I am using cURL to try to scrape an ASP site that is not on my server, with the following option to automatically follow redirects it comes across:
curl_setopt($ch, CURLOPT_FOLLOWLOCATION, 1);
but it is not properly following all redirects that the website sends back: it is putting several of the redirect URLs as relative to my server and my PHP script's path, instead of the website's server and the path that the website's pages should be relative to.
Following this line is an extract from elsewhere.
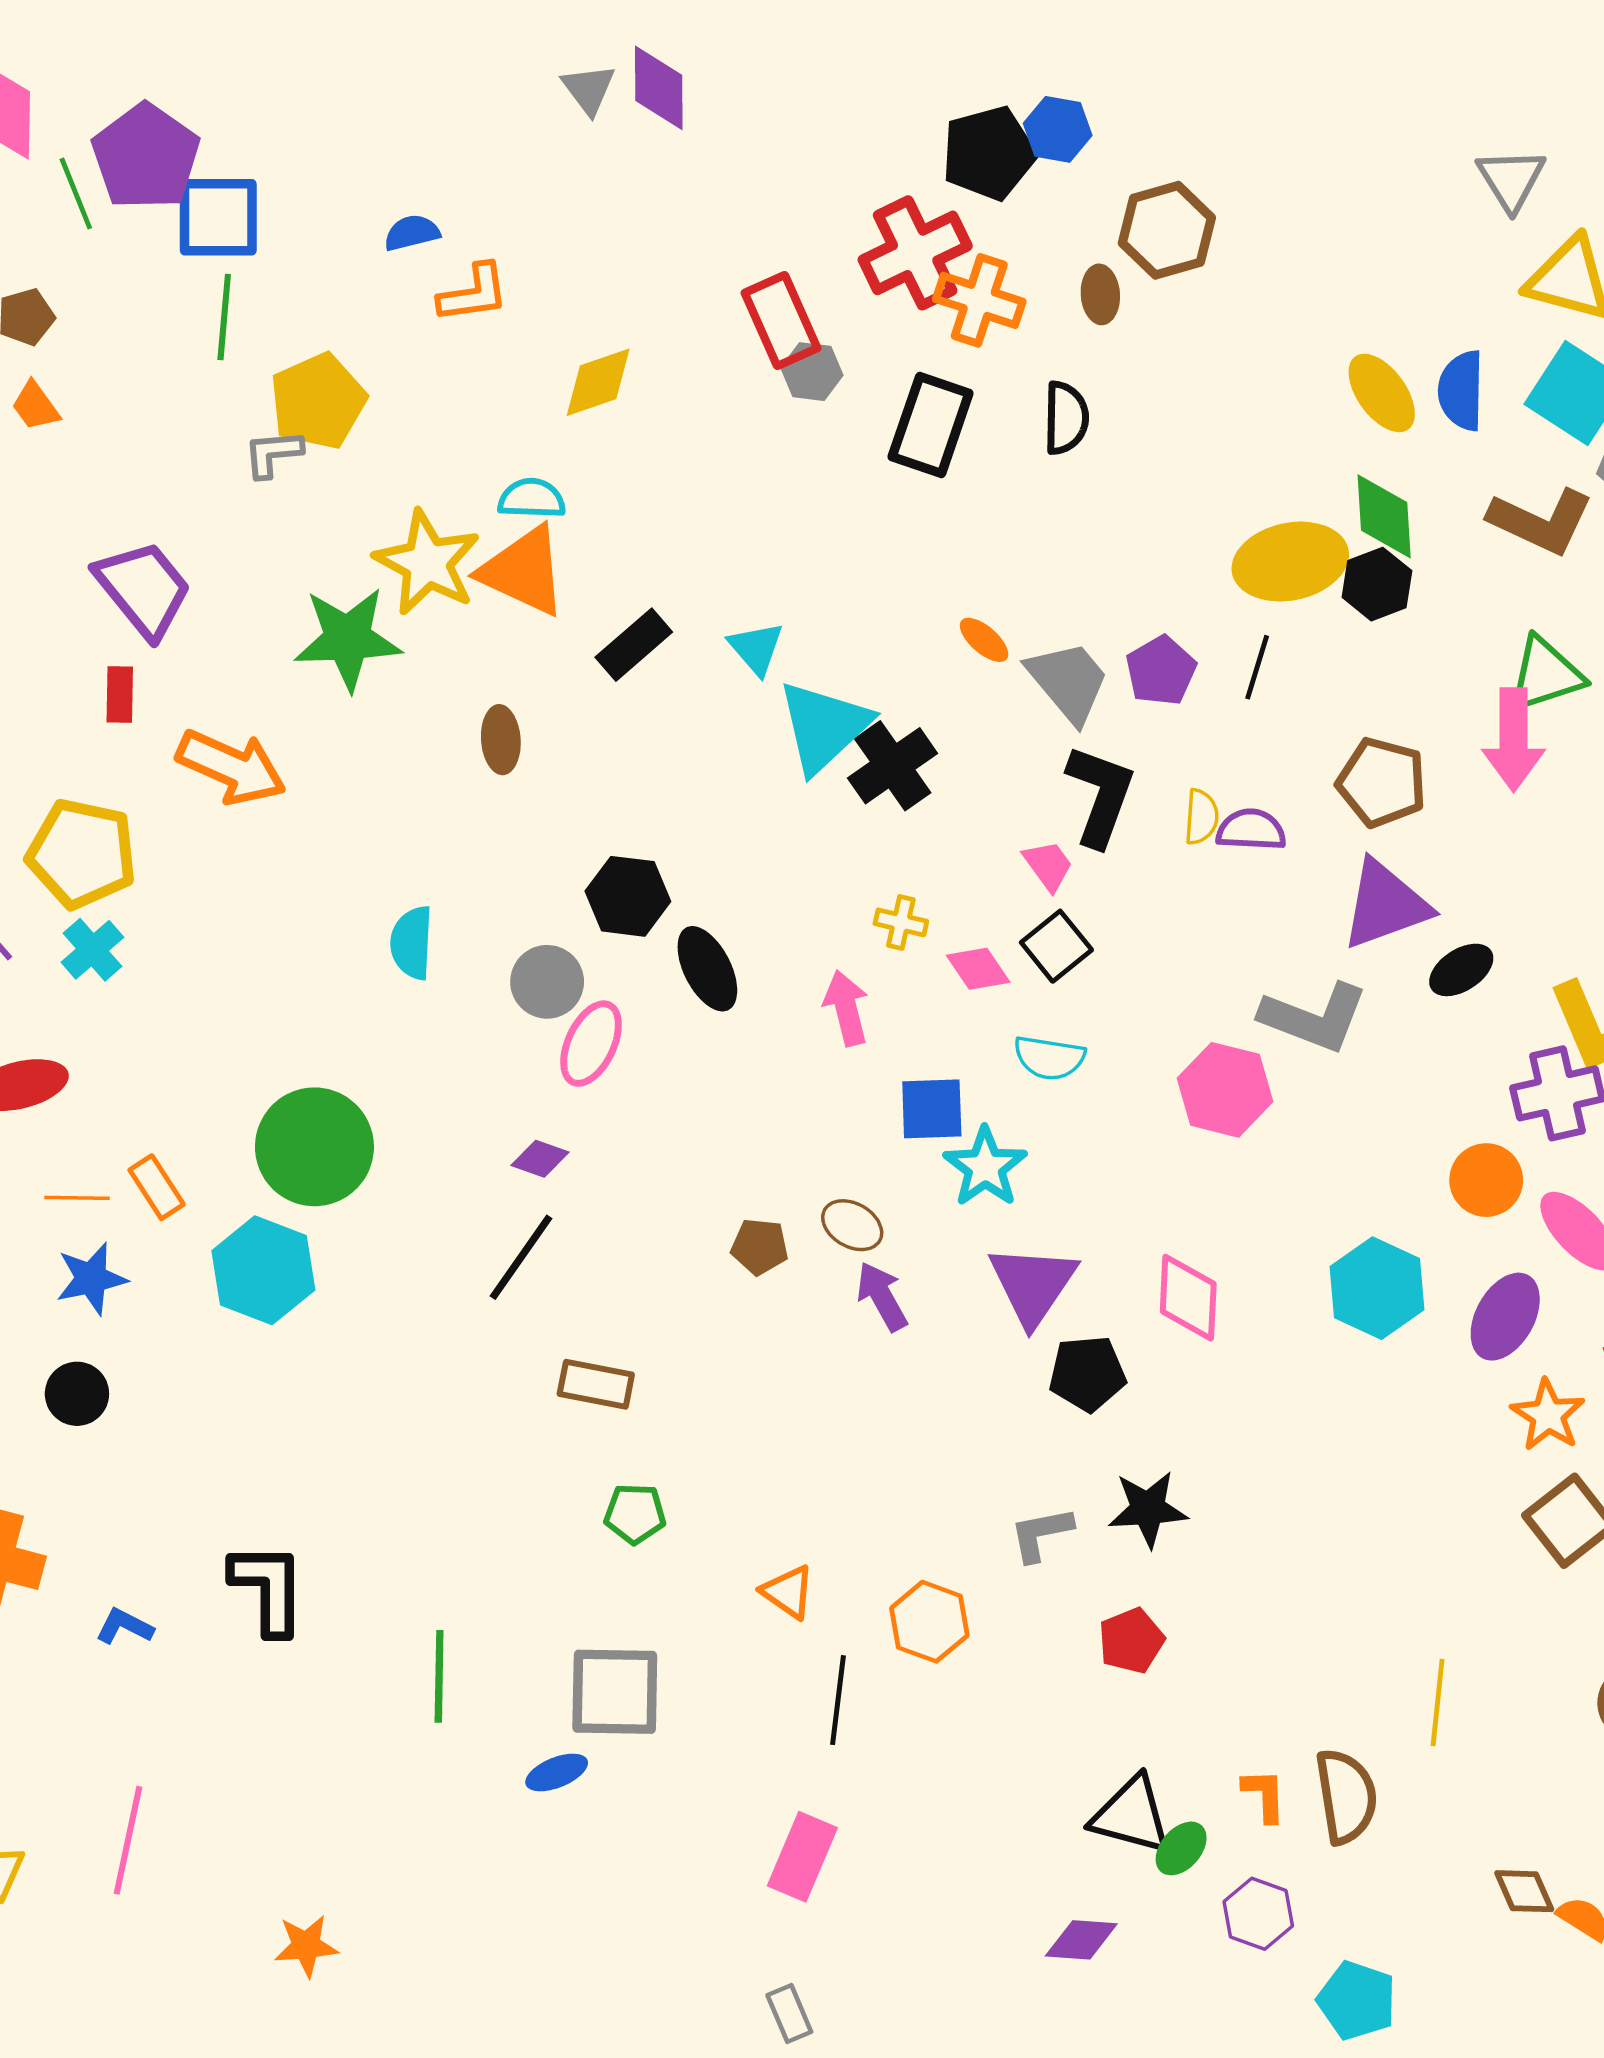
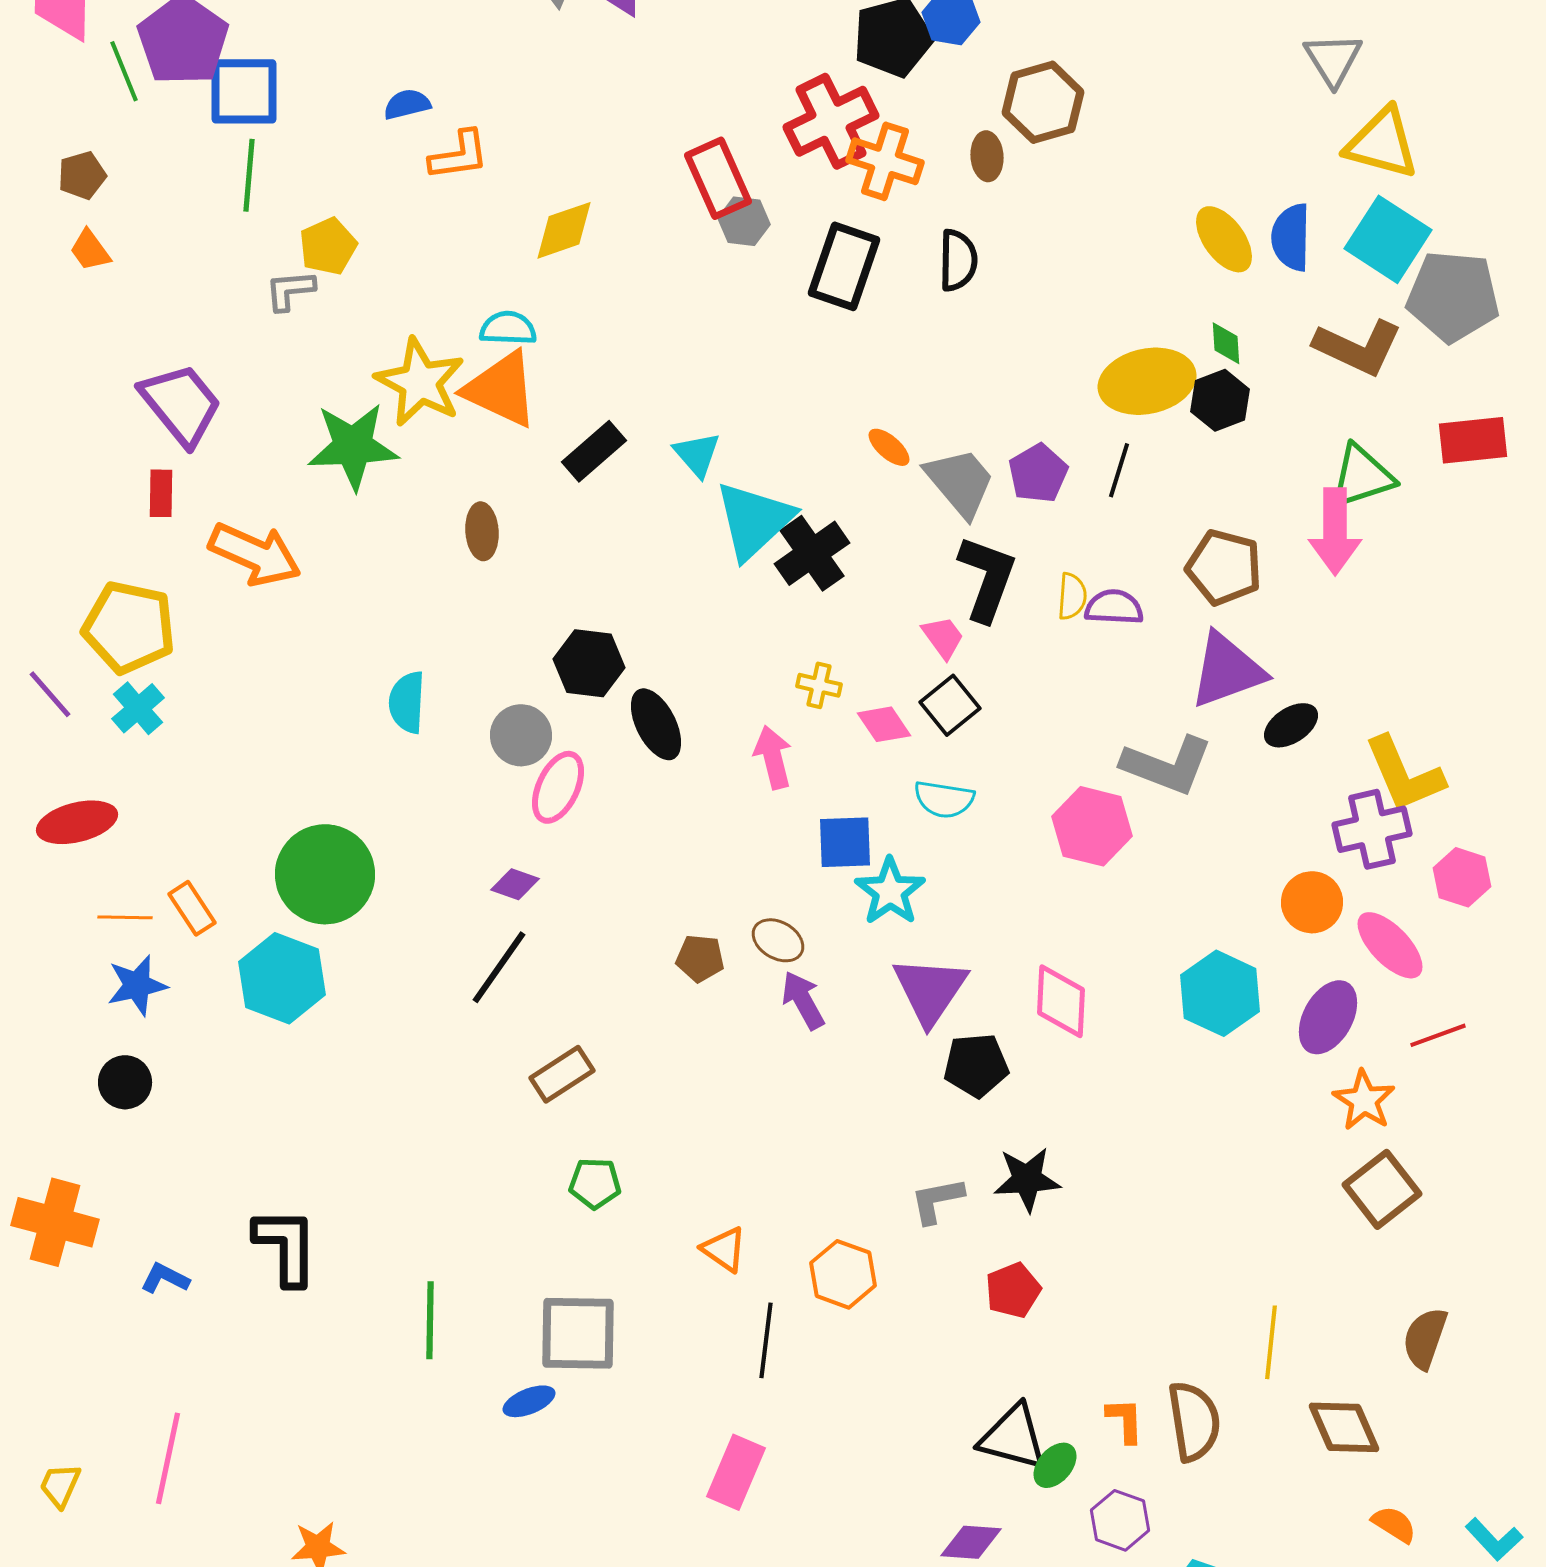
yellow pentagon: (318, 401) -> (328, 246), size x0.7
green diamond: (1384, 516) -> (1226, 343), size x0.6
brown rectangle: (596, 1384) -> (562, 1074), turned -44
brown diamond: (1524, 1891) -> (1344, 1427), moved, size x1.4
Is there any way to set the base path or server path in cURL, so my script can properly follow the relative redirects it comes across when scraping through the other website?
For example: If I authenticate on their site and then try to access "https://www.theirserver.com/theirapp/mainForm/securepage.aspx" with my script at "https://www.myserver.com/php/myscript.php", then, under some circumstances, their website tries to redirect back to their login page, but this causes a big problem, because the redirect sends my cURL client to "https://www.myserver.com/php/mainForm/login.aspx", that is, '/mainForm/login.aspx' relative to my script on my server, instead of the correct "https://www.theirserver.com/theirapp/mainForm/login.aspx" relative to the site I am scraping on their server.
I would expect cURL's FOLLOWLOCATION option to properly follow relative redirects based on the "Location:" header of the web pages I am accessing, but it seems that it doesn't and can't. Since this seems to not work, preferably I want a way to tell cURL a base path for the server or for all relative redirects it sees, so I can just use FOLLOWLOCATION. If not, then I need to figure out some code that will do the same thing FOLLOWLOCATION does, but that can let me specify a base path to handle these relative URLs when it comes across them.
I see several similar questions about following relative paths with cURL, but none of the answers have any good suggestions for dealing with this problem, where I don't own the website's server and I don't know every single redirect that might come up. In fact, none of the answers I've seen for similar questions seem to even understand that a person might be trying to scrape an external website and would want any relative redirects they come across while scraping the site to just be relative to that site.
EDIT: Here is the code in question:
$urlLogin = "https://www.theirsite.com/theirApp/MainForm/login.aspx"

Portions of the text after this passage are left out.